Снилась Таганрогская водолечебница, которой, наверное, уже нет и в помине. Она почему-то находилась напротив Коммерческого училища, а прямо между ними стоял памятник императору Александру. Такое вот странное смешение, и никого из людей, ни единой души. Глупость, конечно, но я почему-то расстроилась. Nostalgie [52] .

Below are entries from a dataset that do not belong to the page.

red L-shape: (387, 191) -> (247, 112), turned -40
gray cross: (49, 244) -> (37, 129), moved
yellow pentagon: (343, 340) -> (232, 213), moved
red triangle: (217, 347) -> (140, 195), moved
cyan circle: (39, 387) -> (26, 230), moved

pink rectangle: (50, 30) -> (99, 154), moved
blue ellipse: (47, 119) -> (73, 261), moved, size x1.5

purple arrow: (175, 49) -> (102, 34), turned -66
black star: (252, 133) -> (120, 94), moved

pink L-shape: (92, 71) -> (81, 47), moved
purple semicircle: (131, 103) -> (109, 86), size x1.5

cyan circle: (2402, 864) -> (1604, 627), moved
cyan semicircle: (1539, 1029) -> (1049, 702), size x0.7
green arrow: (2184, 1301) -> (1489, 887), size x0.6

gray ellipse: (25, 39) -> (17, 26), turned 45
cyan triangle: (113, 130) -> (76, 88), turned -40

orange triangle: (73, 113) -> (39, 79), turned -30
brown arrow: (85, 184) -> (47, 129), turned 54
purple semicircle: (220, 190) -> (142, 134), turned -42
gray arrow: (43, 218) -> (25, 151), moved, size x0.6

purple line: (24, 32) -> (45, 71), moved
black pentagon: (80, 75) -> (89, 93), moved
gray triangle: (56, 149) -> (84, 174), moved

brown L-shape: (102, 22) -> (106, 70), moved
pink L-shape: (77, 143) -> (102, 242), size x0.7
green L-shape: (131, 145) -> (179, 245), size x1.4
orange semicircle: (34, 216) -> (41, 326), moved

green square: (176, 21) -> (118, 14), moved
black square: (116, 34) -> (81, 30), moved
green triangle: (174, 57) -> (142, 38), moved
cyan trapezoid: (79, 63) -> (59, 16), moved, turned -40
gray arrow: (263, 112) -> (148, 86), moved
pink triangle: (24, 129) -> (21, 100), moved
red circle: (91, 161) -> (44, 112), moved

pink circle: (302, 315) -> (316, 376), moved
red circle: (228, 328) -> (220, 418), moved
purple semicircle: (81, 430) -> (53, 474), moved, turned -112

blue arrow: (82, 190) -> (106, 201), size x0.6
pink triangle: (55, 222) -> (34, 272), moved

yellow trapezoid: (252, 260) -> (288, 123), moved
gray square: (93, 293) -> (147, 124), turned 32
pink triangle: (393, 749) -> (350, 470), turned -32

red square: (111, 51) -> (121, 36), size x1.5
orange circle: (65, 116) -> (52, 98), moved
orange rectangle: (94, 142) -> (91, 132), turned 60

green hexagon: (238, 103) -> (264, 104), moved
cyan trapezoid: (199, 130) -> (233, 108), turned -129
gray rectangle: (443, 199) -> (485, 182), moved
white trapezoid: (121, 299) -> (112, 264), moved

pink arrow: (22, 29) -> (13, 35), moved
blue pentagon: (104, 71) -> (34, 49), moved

Йорцайт [53] отца. Зажигали свечу, сидели, плакали, почти не разговаривали. Бывают моменты, когда слова не нужны. Так жаль, что нельзя в этот день посетить могилу отца. Судьба раскидала нас по свету, оторвала от дома, от родных могил. Разве не прекрасно, что мы с сестрой снова вместе? Я почему-то была уверена, что отец навестит меня во сне, но этого не случилось. Спрашивать, приходил ли он к сестре, я не стала. Она ничего не сказала, значит или не приходил, или не стоит говорить об этом. Кто проклял наш род? За что? Почему все мы такие несчастные? Мы живем вдали от дома, вдали от родных, вдали от могилы отца, живем там, где даже нельзя найти свечу, которая бы горела сутки. Если говорить начистоту, то дело не в расстояниях, не в доме и, конечно же, не в свече. Дело в том, что от нашей семьи почти ничего не осталось. Дерево с засохшими ветвями, иначе и не скажешь. Такое впечатление, будто все наше счастье досталось отцу и выпало на первую половину его жизни. На вторую и детям ничего не осталось. Отец был необыкновенно удачлив в делах. Да, он и умен был необыкновенно, но для того, чтобы шли дела, одного ума мало, нужно и мазал [54] иметь. У отца все спорилось, он наклонялся для того, чтобы поднять рубль, а поднимал червонец, вот как ему везло. Другим везло не во всем, например, торговля одним товаром приносила прибыль, а другим – убытки. У отца прибыль приносили все дела. Если бы не революция, то он бы стал magnat du p'etrole [55] . Если бы… В молодости это «если бы» смешит, а в старости больно ранит. А что не ранит?
52
Ностальгия (фр.).
53
Годовщина смерти у евреев.
54
Удача (иврит).
55
Нефтяной магнат (фр.).
Друг за другом скончались знаменитая певица Обухова и театральный режиссер Алексей Дмитриевич. Обоих сестра знала, но Алексея Дмитриевича гораздо ближе. Они когда-то работали вместе и были в хороших отношениях, несмотря на то что Алексей Дмитриевич поставил сестре «диагноз» – ненависть к режиссерам. «Уходят лучшие, – вздыхает сестра. – Исполины уходят. А кто остается? Лилипуты! Пигмеи!»
Сестра не хочет шумного многолюдного праздника. Несмотря на то что она оправилась от утраты, душевная боль еще не покинула ее. Знаю по себе, что боль долго не уходит. Она то утихает, то усиливается, но нужно много времени на то, чтобы боль сменилась печалью. Печаль – это уже не больно, а просто грустно. Сестра хочет ограничиться приглашением самых близких ей людей, но в то же время опасается, что многие нагрянут без приглашения и тихое празднество превратится в шумное. Такая опасность действительно есть, но я склонна подозревать, что если день рождения и впрямь получится тихим, то будет хуже. Сестра решит, что все о ней забыли и впадет в хандру. И так нехорошо, и так плохо. Сцилла и Харибда. От меня ничего не зависит, но все шишки достанутся мне.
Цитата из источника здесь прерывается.